Seeing the forest for the trees
Business-modeling software helps Forest Service translate regulations into daily work
An office within the Agriculture Department's Forest Service is trying to improve its ability to translate complex and sometimes conflicting regulatory dictates into cost- efficient systems and procedures by using a new technique called business modeling.
Officials at the Forest Service's Inventory and Monitoring Institute believe that business modeling can provide many government offices with savings in operational and computer costs that would far outweigh the cost to hire the consultant who teaches how to use the model.
In this case, for example, Forest Service officials realized they lacked the resources needed to meet the data collection requirements of a proposed regulation. In such a situation, the software helps an organization's staff identify problems so they can either change the requirement, if possible, as happened with the Forest Service, or at least figure out the nature of the problem.
"There are places in industry and other government agencies that found that 75 percent of the information they were collecting was unnecessary," said Thomas Hoekstra, director of the Inventory and Monitoring Institute, which provides technical assistance to agencies that manage the national forests. "You can imagine the costs associated with collecting, managing and storing this information. [Business modeling] winnows out all the unnecessary information. It makes the business activities far more efficient."
Last year, the institute hired a business-modeling consultant, BusinessGenetics in Denver, to help it extract and understand the requirements of a new planning rule that guides the Forest Service when carrying out the terms of the National Forest Management Act of 1976.
And last month, the institute signed a follow-on contract with Business.Genetics to take the technique one step further: using business modeling not only to interpret existing regulations, but also to help formulate new ones. "They are basically helping us construct new regulations by showing us all the ins and outs of the business process," Hoekstra said. "The new regulations are going to be much more efficient and effective."
So what is business modeling and how does it work? The first step is to assemble teams of people to build the models. The teams usually consist of consultants trained in the modeling methodology and people who work in the target organization and understand its processes — the so-called subject matter experts.
Typically, the teams use the methodology to create two kinds of models of an operation, both captured and illustrated in graphical representations. The "as is" model defines an operation or business process as it currently exists by answering several key questions (see box). This model can lead to a better understanding of the process and expose inefficiencies and other problems.
That knowledge can then be used to create a "to be" or "should be" model, which can describe an alternative — and ideally more efficient — approach to the process. Also, specific cost values for personnel, processes and information systems can be assigned to components of each model, providing a fairly accurate idea of the cost to get the job done.
In the case of BusinessGenetics, the teams build the models using the company's eXtended Business Modeling Language (xBML).
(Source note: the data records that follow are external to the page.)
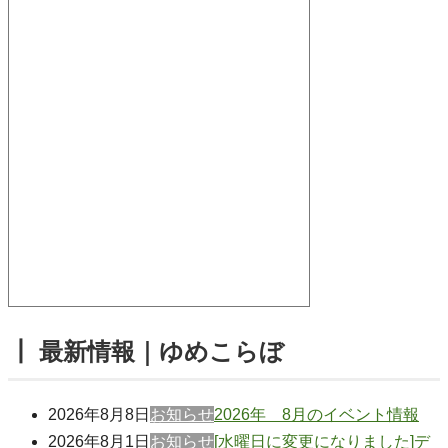
┃ 最新情報｜ゆめこらぼ
2026年8月8日
お知らせ
2026年 8月のイベント情報
2026年8月1日
お知らせ
[水曜日に変更になりました]デ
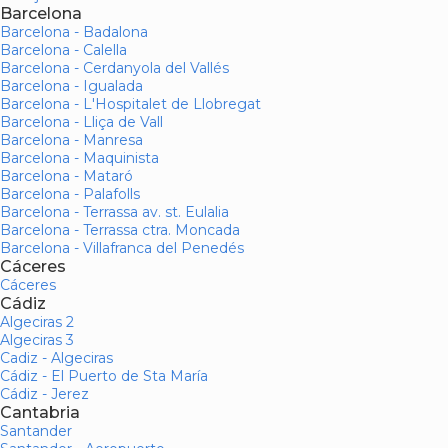
Barcelona
Barcelona - Badalona
Barcelona - Calella
Barcelona - Cerdanyola del Vallés
Barcelona - Igualada
Barcelona - L'Hospitalet de Llobregat
Barcelona - Lliça de Vall
Barcelona - Manresa
Barcelona - Maquinista
Barcelona - Mataró
Barcelona - Palafolls
Barcelona - Terrassa av. st. Eulalia
Barcelona - Terrassa ctra. Moncada
Barcelona - Villafranca del Penedés
Cáceres
Cáceres
Cádiz
Algeciras 2
Algeciras 3
Cadiz - Algeciras
Cádiz - El Puerto de Sta María
Cádiz - Jerez
Cantabria
Santander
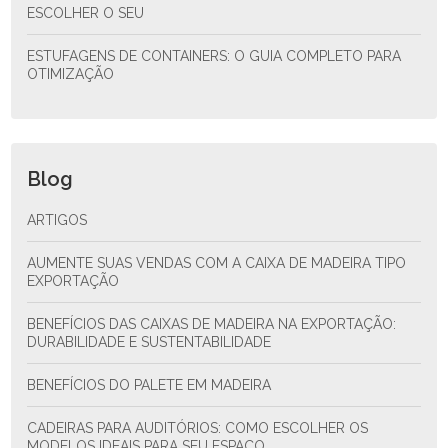
ESCOLHER O SEU
ESTUFAGENS DE CONTAINERS: O GUIA COMPLETO PARA
OTIMIZAÇÃO
Blog
ARTIGOS
AUMENTE SUAS VENDAS COM A CAIXA DE MADEIRA TIPO
EXPORTAÇÃO
BENEFÍCIOS DAS CAIXAS DE MADEIRA NA EXPORTAÇÃO:
DURABILIDADE E SUSTENTABILIDADE
BENEFÍCIOS DO PALETE EM MADEIRA
CADEIRAS PARA AUDITÓRIOS: COMO ESCOLHER OS
MODELOS IDEAIS PARA SEU ESPAÇO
More than just an analytical tool, the xBML-based models can serve as the basis for design specifications for computer programs and databases or as a comparison for the features of commercial off-the-shelf software packages in order to pick the most appropriate one.
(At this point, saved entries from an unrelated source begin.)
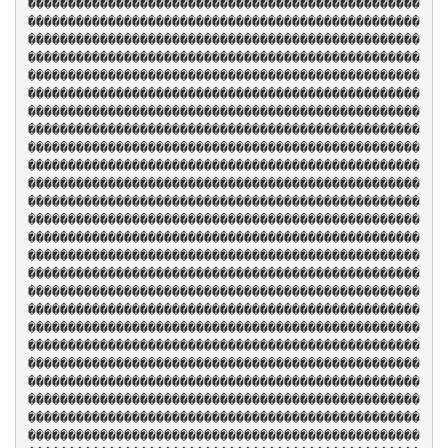
�������������������������������������������������
�������������������������������������������������
�������������������������������������������������
�������������������������������������������������
�������������������������������������������������
�������������������������������������������������
�������������������������������������������������
�������������������������������������������������
�������������������������������������������������
�������������������������������������������������
�������������������������������������������������
�������������������������������������������������
�������������������������������������������������
�������������������������������������������������
�������������������������������������������������
�������������������������������������������������
�������������������������������������������������
�������������������������������������������������
�������������������������������������������������
�������������������������������������������������
�������������������������������������������������
�������������������������������������������������
�������������������������������������������������
�������������������������������������������������
�������������������������������������������������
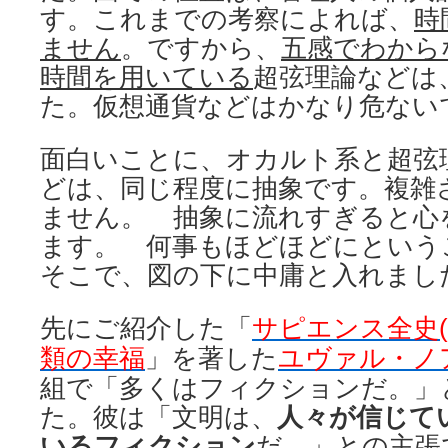
す。これまでの考察によれば、
時
ません
。ですから、
五感でわから
時間を用いている
超弦理論などは
た。仮想通貨などはかなり危ない
面白いことに、オカルト系と超弦
どは、同じ程度に抽象です。複雑
ません。 抽象に流れすぎると心
ます。 何事もほどほどにという
そこで、図の下に中庸と入れまし
先にご紹介した「
サピエンス全史(
類の幸福
」を著した
ユヴァル・ノ
組で「多くはフィクションだ。」
た。彼は「文明は、
人々が信じて
いるフィクション
だ。」との主張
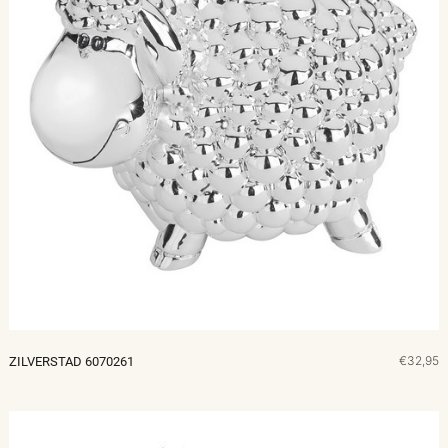
€32,95
ZILVERSTAD 6070261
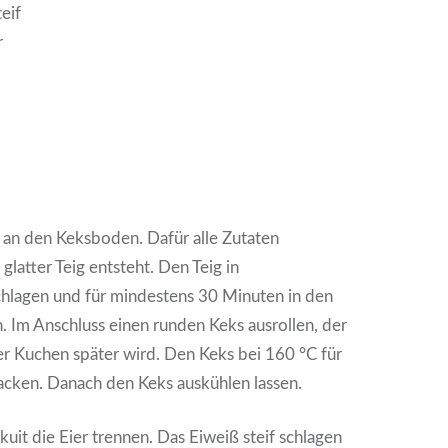
eif
r
e
s an den Keksboden. Dafür alle Zutaten
 glatter Teig entsteht. Den Teig in
schlagen und für mindestens 30 Minuten in den
. Im Anschluss einen runden Keks ausrollen, der
der Kuchen später wird. Den Keks bei 160 °C für
cken. Danach den Keks auskühlen lassen.
kuit die Eier trennen. Das Eiweiß steif schlagen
Until recently, the biggest users of business-modeling techniques have been private-sector companies. In fact, when Hoekstra asked BusinessGenetics if its methodology could be used to translate government regulations into real-world procedures, the consulting firm's president, Cedric Tyler, wasn't sure it could. "I said I didn't know, but we'd give it a try," Tyler said.
As part of the modeling project, Forest Service employees and Business.Genetics consultants analyzed the regulations proposed in the new planning rule and separated the so-called noise words and soft language from discernible business activities and new legal obligations.
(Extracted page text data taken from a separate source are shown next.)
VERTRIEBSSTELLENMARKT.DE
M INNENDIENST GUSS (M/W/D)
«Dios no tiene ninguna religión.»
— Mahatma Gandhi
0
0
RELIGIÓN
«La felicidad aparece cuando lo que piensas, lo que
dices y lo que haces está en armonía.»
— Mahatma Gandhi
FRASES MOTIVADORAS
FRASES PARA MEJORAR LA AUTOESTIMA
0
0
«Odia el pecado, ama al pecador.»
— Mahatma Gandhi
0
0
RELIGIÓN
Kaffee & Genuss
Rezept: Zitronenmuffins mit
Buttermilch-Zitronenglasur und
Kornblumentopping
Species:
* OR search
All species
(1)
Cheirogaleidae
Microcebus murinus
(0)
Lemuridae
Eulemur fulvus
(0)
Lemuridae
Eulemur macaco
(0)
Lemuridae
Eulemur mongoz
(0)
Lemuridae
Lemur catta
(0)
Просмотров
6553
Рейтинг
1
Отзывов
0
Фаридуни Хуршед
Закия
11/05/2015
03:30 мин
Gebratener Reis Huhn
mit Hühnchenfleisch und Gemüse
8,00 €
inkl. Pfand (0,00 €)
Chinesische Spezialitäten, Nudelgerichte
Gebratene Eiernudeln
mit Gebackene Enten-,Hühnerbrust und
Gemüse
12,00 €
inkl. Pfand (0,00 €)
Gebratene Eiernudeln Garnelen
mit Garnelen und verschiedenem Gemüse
"As a result, they were able to identify that the resources at their disposal would not be adequate to fulfill the requirements called for by the new regulation," Tyler said. The rule was subsequently shelved, and a new one can be formulated, which is being done with the help of business modeling, Hoekstra said.
This kind of analytical exercise is expected to become more popular in the coming years, particularly in the private sector. William Rosser, a vice president and research director with Gartner Inc., wrote last year that "the use of business process modeling will surge during the next five years and create a round of economic-performance advances far beyond today's performance levels in productivity, speed and cost."
Of course, to some observers, business modeling sounds strikingly similar to business process re-engineering, a buzzword from the early 1990s that was rife with promise but never took off in practice. Tyler said that part of the problem with re-engineering was that it became synonymous with corporate downsizing. More importantly, however, business managers at the time "were urged to re-engineer, but they lacked the tools to actually do it effectively," he said.Dissecting an operation
BusinessGenetics' eXtended Business Modeling Language helps people understand their organization and its processes by dissecting the operation into separate dimensions. Once defined using xBML, these individual elements are reintegrated to create a representative model of the entire business.